This is an action instituted in the chancery court of Greene County by the Mt. Carmel Rural Special School District No. 18, of Greene County, and the Ancient Order of United Workmen, a fraternal insurance society, against Paragould Special School District No. 1, and the county judge, the county clerk and the collector of said county to restrain the county officers from crediting to the Paragould Special School District the school taxes levied 'and collected on certain lands situated in Mt. Carmel School District.
It is alleged in the complaint that said districts were organized by orders of the county court of Greene County as single school districts, pursuant to the general statutes of the State on that subject; that Mt. Carmel Special School District was, in the year 1912, authorized to borrow money for building purposes, and did borrow from its coplaintiff, the Ancient Order of United Workmen, the sum of $2,500, and had from year to year voted a special tax to raise funds to pay said indebtedness, but that the taxes collected from the lands owned by O. B. Justice, Dick Buchanan and J. E. Purcell, who are residents of Mt. Carmel Special School District, had been by the county officers credited to Paragould Special School District No. 1. The amount of taxes alleged to have been so credited is charged to be the sum of $63.80. The prayer of the complaint was for judgment against Paragould Special School District No. 1 in said sum and for a decree restraining the county judge, county clerk and collector from, in the future, crediting the taxes collected on said lands to the account of the Paragould Special School District. The court sustained a demurrer to the complaint and dismissed it for want of equity, the plaintiffs declining to amend.
The defendant has not appeared in this court, nor does counsel for plaintiff in his brief indicate the specific ground on which the court sustained the demurrer, and we are left to search for ourselves to discover the defects in the complaint.
It is alleged that the taxes which have been, or are about to be improperly credited, were levied and collected on the property of Justice, Buchanan and Purcell and that they are residents and land owners in the Mt. Carmel Special School District; but it is not alleged that the lands of those persons were subject to taxation for school purposes in that district. The statutes of this State provide that the county courts shall have power, upon the petition of any person residing in a particular school district, to transfer the children of such persons for educational purposes to an adjoining district, and that when such transfer is ordered the school tax of such person “shall be added to the school revenues of the district to which he has been transferred, and shall not be included in the school revenues of the district where he resides.’ Kirby’s Digest, §§ 7639, 7640.

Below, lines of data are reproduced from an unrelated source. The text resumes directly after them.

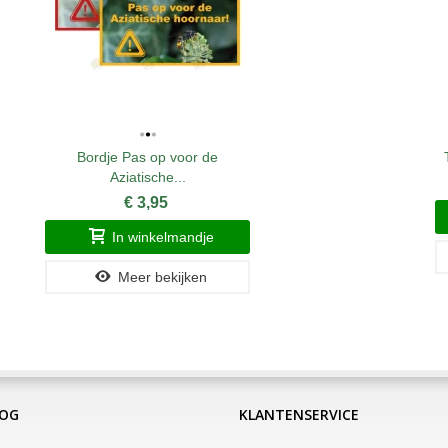
Bordje Pas op voor de
Aziatische...
€ 3,95
In winkelmandje
Meer bekijken
LOG
KLANTENSERVICE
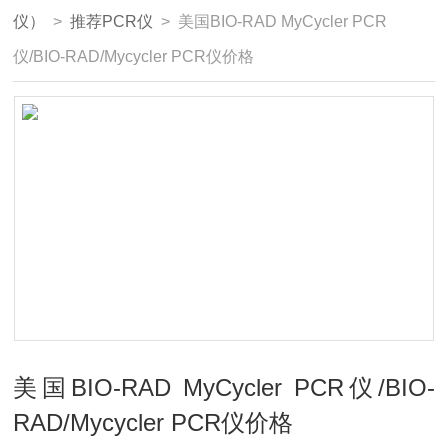
仪）
>
推荐PCR仪
> 美国BIO-RAD MyCycler PCR
仪/BIO-RAD/Mycycler PCR仪价格
美国BIO-RAD MyCycler PCR仪/BIO-
RAD/Mycycler PCR仪价格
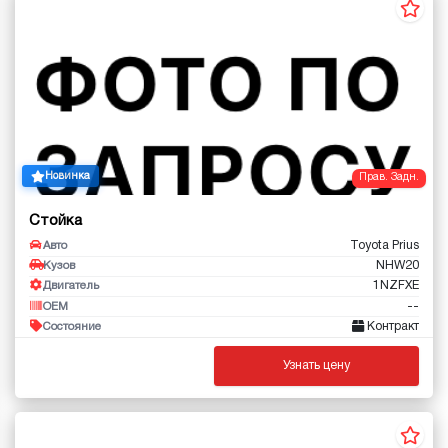
Новинка
Прав. Задн.
Стойка
Toyota Prius
Авто
NHW20
Кузов
1NZFXE
Двигатель
--
OEM
Контракт
Состояние
Узнать цену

We have held that this statute applies to the transfer of children for educational purposes to or from a single school district. Special School District No. 33 v. Eubanks, 119 Ark. 117.
For aught that appears from the allegations of the complaint in this case, the children of the three land owners mentioned in the complaint may have been transferred from one of the districts to the other, and consequently the lands of those parties were not subject to taxation for school purposes in the district where they are located. In other words, the allegations in the complaint are not sufficient to show that Mt. Carmel Special School District is entitled to the school taxes on the lands of the persons mentioned in the complaint. And that district is, therefore, not entitled to maintain this action. At least, the complaint does not allege facts which call for the extraordinary relief by injunction.
The other plaintiff, Ancient Order of United Workmen, fails to state a cause of action in that it is not shown that injury will result if the amount of taxes mentioned in the complaint is improperly credited to another school district. In order to make out a cause of action in favor of a creditor of the district, it must be shown that injury will result -from the alleged wrongful act, or that the transfer of children and property by order of the county court, if there was in fact such a transfer, diminished the revenue of the district to the extent that the revenues pledged to the payment of the debt will be insufficient for that purpose.
The chancery court was, therefore, correct in sustaining the demurrer to the complaint. Decree affirmed.